Clair Debussy pour lune carribéenne
Le plein astre rond ondule pour nous ce soir
En se mirant la face dans une mer du Sud lisse comme une paume
A la surface de laquelle nous avons pris le virage d'une vie au frein à main


Tout est allé si vite.
Trois mois écoulés d'une rare intensité.
Il aura fallu replier, nettoyer, vendre, jeter, emballer, emporter, décharger.
Se séparer.
Hébus petit chat roux rayé, mascotte familiale s'est définitivement égaré dans la bataille.
Les huit vies qui lui restent n'ont pas fini de nous hanter.
Nous avons effacé 40m3 de vie et fait fondre quelques kilos de gras supplémentaires.
Nous avons dit adieu, une fois.
Nous avons dit au revoir cent fois.
Nous avons raconté, expliqué, justifié, rassuré, planifié mille fois.
Nous y voilà, dans notre masure anti-cyclone.
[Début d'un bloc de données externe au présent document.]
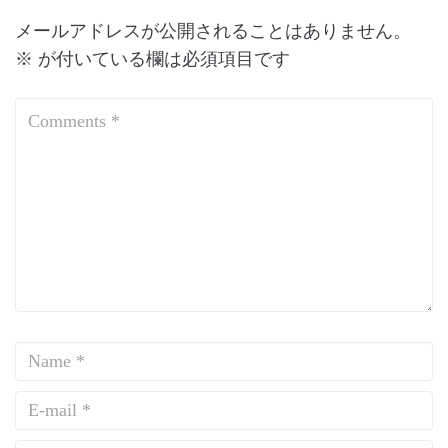
メールアドレスが公開されることはありません。
※
が付いている欄は必須項目です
A l'attendre.
C'est vendredi mais les écoles ont fermé tôt. Fiona va arriver.
La tempête tropicale qui court le long de l'échine Atlantique va bientôt s'essuyer les pieds sur nous.
La piqure de rappel d'une propié-terre à ses hommes loca-terre.
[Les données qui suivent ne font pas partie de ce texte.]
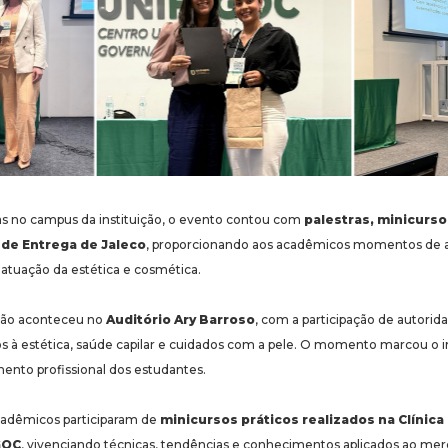
as no campus da instituição, o evento contou com
palestras, minicurso
 de Entrega de Jaleco
, proporcionando aos acadêmicos momentos de 
atuação da estética e cosmética.
ção aconteceu no
Auditório Ary Barroso
, com a participação de autorida
os à estética, saúde capilar e cuidados com a pele. O momento marcou o
ento profissional dos estudantes.
acadêmicos participaram de
minicursos práticos realizados na Clínica
GOC
, vivenciando técnicas, tendências e conhecimentos aplicados ao mer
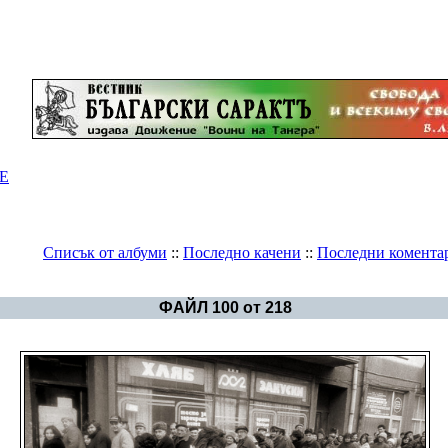
Е
Списък от албуми
::
Последно качени
::
Последни комента
Галерия
>
Българска история
ФАЙЛ 100 от 218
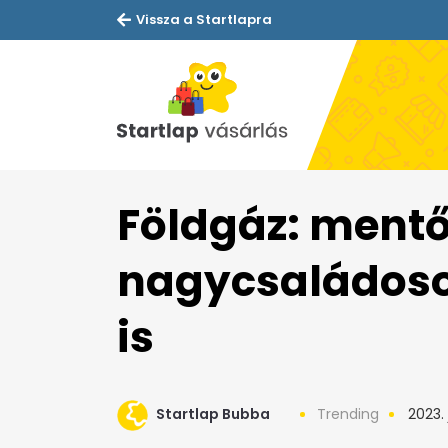
Vissza a Startlapra
Földgáz: ment
nagycsaládos
is
Startlap Bubba
Trending
2023. 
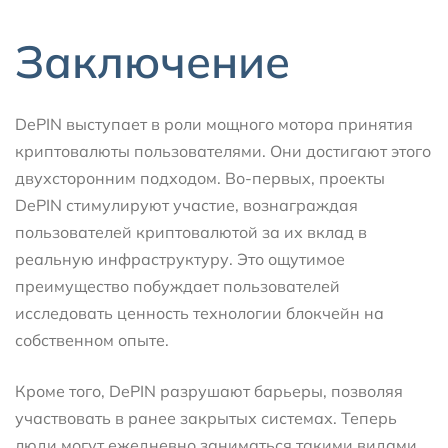
Заключение
DePIN выступает в роли мощного мотора принятия
криптовалюты пользователями. Они достигают этого
двухсторонним подходом. Во-первых, проекты
DePIN стимулируют участие, вознаграждая
пользователей криптовалютой за их вклад в
реальную инфраструктуру. Это ощутимое
преимущество побуждает пользователей
исследовать ценность технологии блокчейн на
собственном опыте.
Кроме того, DePIN разрушают барьеры, позволяя
участвовать в ранее закрытых системах. Теперь
люди могут ежедневно заниматься такими видами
Belle ile en mer, Marie Galante, Karukera. Entre Voulzy et Souchon.
Entre plage de carte postale et jungle impénétrable où des phylodendrons géants enserrent des bambous comme
des cuisses, où les lianes s'emmêlent aux bananiers quand ce ne sont pas des manguiers.
Entre soleil ardent et pluies torrentielles.
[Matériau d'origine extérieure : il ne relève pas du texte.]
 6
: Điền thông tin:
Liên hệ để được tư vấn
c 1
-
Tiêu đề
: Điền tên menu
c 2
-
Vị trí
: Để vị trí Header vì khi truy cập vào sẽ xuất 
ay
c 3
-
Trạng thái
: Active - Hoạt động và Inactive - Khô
Entre Mer Caraibes et Océan Atlantique.
L'ile aux pirates. Toujours peuplée de flibustiers.
Même s'ils ont troqué leurs perroquets contre des téléphones mobiles, même s'ils ont remplacé leurs galures à plumes contre des bonnets à dreadlocks en bas de contention.
Ils ont gardé leur breloque dorée en pendants et anneaux de nez ou d'oreilles.
Et leur air patibulaire quand ils sont au volant, où l'on devine à leur air louche qu'ils sont toujours borgnes et qu'ils ont la jambe de bois bloquée sur l'accélérateur.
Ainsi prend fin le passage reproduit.